Marko Frei

Posted on Jun 12

Build a RAG Chatbot From Scratch in About 40 Lines of Python

#ai #machinelearning #python #tutorial

Large language models are confidently wrong about anything they were not trained on: your internal docs, last week's release notes, that niche product you built. RAG (Retrieval-Augmented Generation) is the fix. Instead of fine tuning, you fetch the relevant text at question time and hand it to the model as context.

In this tutorial we will build a small but real RAG chatbot that answers questions about a private knowledge base. No heavy frameworks, so you can see every moving part. By the end you will have roughly 40 lines of Python that you can point at your own data.

How RAG works

The whole pipeline is five steps:

your docs --> chunk --> embed --> store
                                    |
question --> embed --> search ------+--> top matches --> LLM --> answer

In plain words: you break your documents into chunks, turn each chunk into a vector (an embedding), and keep them. When a question comes in, you embed it too, find the chunks whose vectors are closest, and paste those chunks into the prompt so the model answers from real information instead of guessing.

Setup

You need Python 3.9 or newer and three packages:

pip install sentence-transformers numpy anthropic

Embeddings will run locally through sentence-transformers, so that part is free and needs no API key. The only API call is the final answer generation. I am using Claude here, so grab a key and set it:

export ANTHROPIC_API_KEY=your_key_here

If you would rather use a different model, you only have to change one function at the end, and I will point out exactly where.

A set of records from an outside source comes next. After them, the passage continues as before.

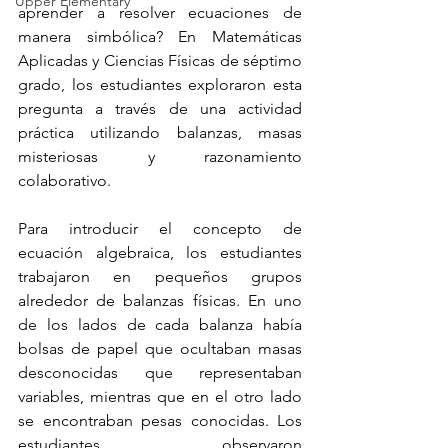
Upper Elementary
aprender a resolver ecuaciones de 
manera simbólica? En Matemáticas 
Aplicadas y Ciencias Físicas de séptimo 
grado, los estudiantes exploraron esta 
pregunta a través de una actividad 
práctica utilizando balanzas, masas 
misteriosas y razonamiento 
colaborativo.
Para introducir el concepto de 
ecuación algebraica, los estudiantes 
trabajaron en pequeños grupos 
alrededor de balanzas físicas. En uno 
de los lados de cada balanza había 
bolsas de papel que ocultaban masas 
desconocidas que representaban 
variables, mientras que en el otro lado 
se encontraban pesas conocidas. Los 
estudiantes observaron 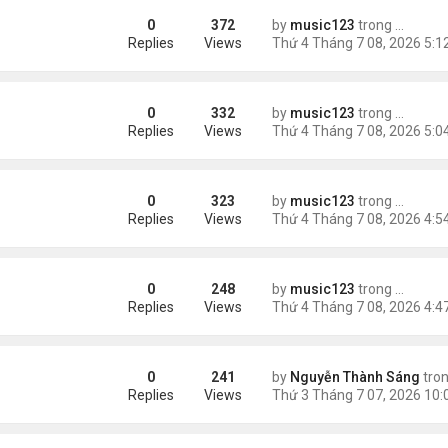
0
372
by
music123
trong
Tin Tức
âm Phong
Replies
Views
0
332
by
music123
trong
Tin Tức
Replies
Views
0
323
by
music123
trong
Tin Tức
ống sông
Replies
Views
0
248
by
music123
trong
Tin Tức
Replies
Views
0
241
by
Nguyễn Thành Sáng
tro
 Bên Sương Lạnh"
Replies
Views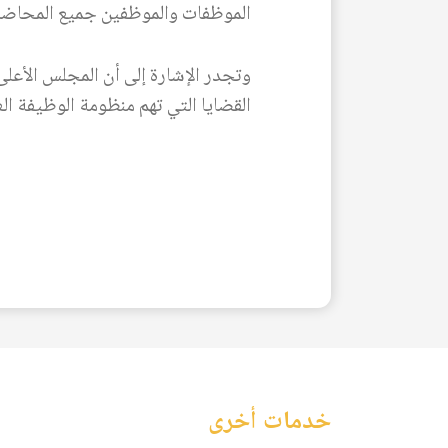
الموظفات والموظفين جميع المحاضر 
وتجدر الإشارة إلى أن المجلس الأعلى
القضايا التي تهم منظومة الوظيفة الع
خدمات أخرى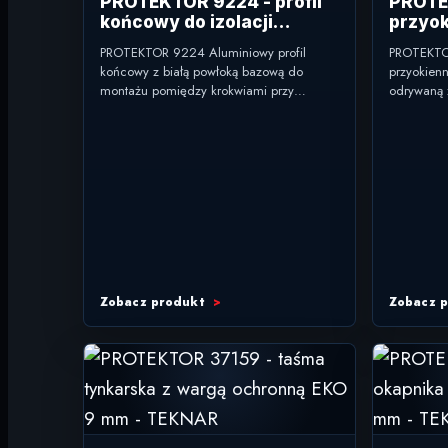
PROTEKTOR 9224 - profil
PROTEK
końcowy do izolacji
przyok
termicznej i wentylacji
tynkó
PROTEKTOR 9224 Aluminiowy profil
PROTEKTOR
dachowej
końcowy z białą powłoką bazową do
przyokien
montażu pomiędzy krokwiami przy
odrywaną z
wentylacji dachowej. typ: profil końcowy
listwa prz
do izolacji termicznej zastosowanie:
połączenie 
wentylacja...
Zobacz produkt
Zobacz 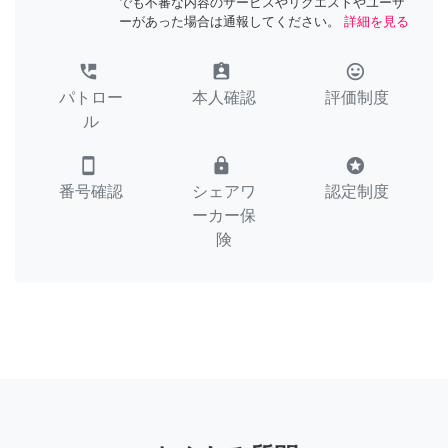
でも不審な内容のサービスやリクエストやユーザ
ーがあった場合は通報してください。
詳細を見る
perm_phone_msg
assignment_ind
tag_faces
パトロー
本人確認
評価制度
ル
smartphone
lock
stars
番号確認
シェアワ
認定制度
ーカー保
険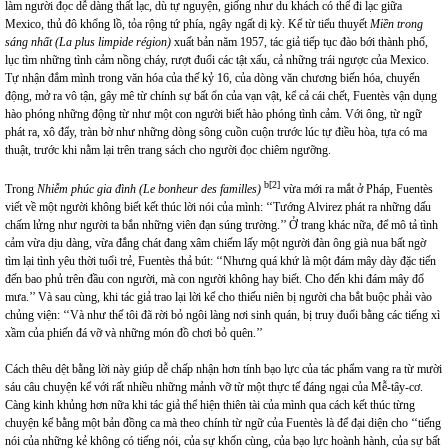
làm người đọc dễ dàng thất lạc, dù tự nguyện, giống như du khách có thể đi lạc giữa
Mexico, thủ đô khổng lồ, tỏa rộng tứ phía, ngây ngất dị kỳ. Kể từ tiểu thuyết
Miền trong
sáng nhất
(La plus limpide région)
xuất bản năm 1957, tác giả tiếp tục đào bới thành phố,
lục tìm những tình cảm nồng cháy, rượt đuổi các tật xấu, cả những trái ngược của Mexico.
Tự nhận đắm mình trong văn hóa của thế kỷ 16, của dòng văn chương biến hóa, chuyển
động, mở ra vô tận, gây mê từ chính sự bất ổn của vạn vật, kể cả cái chết, Fuentès vận dụng
hào phóng những động từ như một con người biết hào phóng tình cảm. Với ông, từ ngữ
phát ra, xô đẩy, tràn bờ như những dòng sông cuồn cuộn trước lúc tự điều hòa, tựa có ma
thuật, trước khi nằm lại trên trang sách cho người đọc chiêm ngưỡng.
b[2]
Trong
Nhiễm phúc gia đình (Le bonheur des familles)
vừa mới ra mắt ở Pháp, Fuentès
viết về một người không biết kết thúc lời nói của mình: ‘‘Tướng Alvirez phát ra những dấu
chấm lửng như người ta bắn những viên đạn súng trường.’’ Ở trang khác nữa, để mô tả tình
cảm vừa dịu dàng, vừa đắng chát đang xâm chiếm lấy một người đàn ông già nua bất ngờ
tìm lại tình yêu thời tuổi trẻ, Fuentès thả bút: ‘‘Nhưng quá khứ là một đám mây dày đặc tiến
đến bao phủ trên đầu con người, mà con người không hay biết. Cho đến khi đám mây đổ
mưa.’’ Và sau cùng, khi tác giả trao lại lời kể cho thiếu niên bị người cha bắt buộc phải vào
chủng viện: ‘‘Và như thế tôi đã rời bỏ ngôi làng nơi sinh quán, bị truy đuổi bằng các tiếng xì
xầm của phiến đá vỡ và những món đồ chơi bỏ quên.’’
Cách thêu dệt bằng lời này giúp dễ chấp nhận hơn tính bạo lực của tác phẩm vang ra từ mười
sáu câu chuyện kể với rất nhiều những mảnh vỡ từ một thực tế đáng ngại của Mễ-tây-cơ.
Càng kinh khủng hơn nữa khi tác giả thể hiện thiên tài của mình qua cách kết thúc từng
chuyện kể bằng một bản đồng ca mà theo chính từ ngữ của Fuentès là để đại diện cho ‘‘tiếng
nói của những kẻ không có tiếng nói, của sự khốn cùng, của bạo lực hoành hành, của sự bất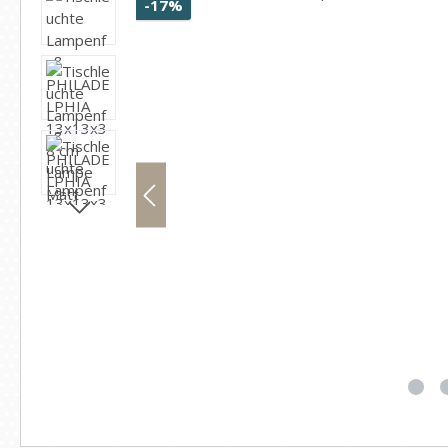
Rabatt
-17%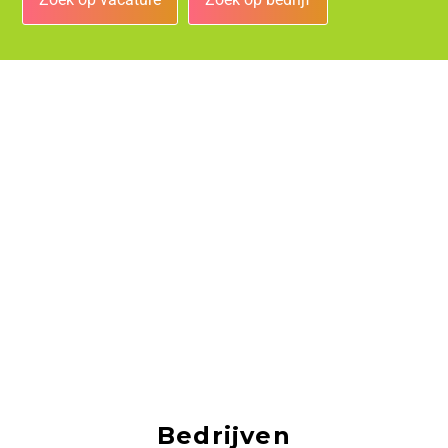
Bedrijven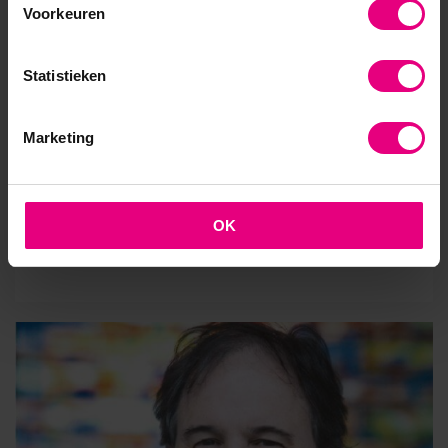
studenten zo goed mogelijk wil voorbereiden op
Voorkeuren
de arbeidsmarkt. Maar welk onderwijs is
daarvoor nodig in een tijd van snelle
Statistieken
technologische en maatschappelijke
ontwikkelingen? Ze volgde de leergang
Strategisch Leiderschap en sloot deze af met
Marketing
een visiedocument met de titel: ‘Hoger
beroepsonderwijs als er geen beroepen meer
zijn’.
OK
Lees meer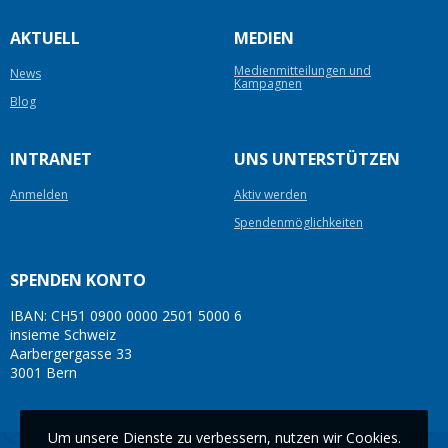
AKTUELL
MEDIEN
Medienmitteilungen und
News
Kampagnen
Blog
INTRANET
UNS UNTERSTÜTZEN
Anmelden
Aktiv werden
Spendenmöglichkeiten
SPENDEN KONTO
IBAN: CH51 0900 0000 2501 5000 6
insieme Schweiz
Aarbergergasse 33
3001 Bern
Um unsere Dienste zu verbessern, nutzen wir Cookies.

Step 1: Your knowledge base

For the demo I am using facts about a made up product called Nimbus. The point is that no model was trained on this, so any correct answer has to come from retrieval.

documents = [
    "Nimbus is a cloud file storage service founded in 2021. The free plan includes 5 GB of storage and works on up to two devices.",
    "The Nimbus Pro plan costs $8 per month and includes 2 TB of storage, unlimited devices, and 90 days of version history.",
    "Nimbus supports automatic photo backup on iOS and Android. Backups run only on Wi-Fi by default, but you can turn on cellular backup in Settings.",
    "To share a file in Nimbus, right click it and choose Share, then set the link to view-only or edit. Shared links expire after 30 days unless you are on the Pro plan.",
]

Later you would swap this for your own files, a database dump, scraped pages, whatever.

Step 2: Chunk the text

Models retrieve better when text is in small, focused pieces rather than giant blobs. Here is a simple word based chunker with a little overlap so you do not cut a sentence in half and lose the meaning.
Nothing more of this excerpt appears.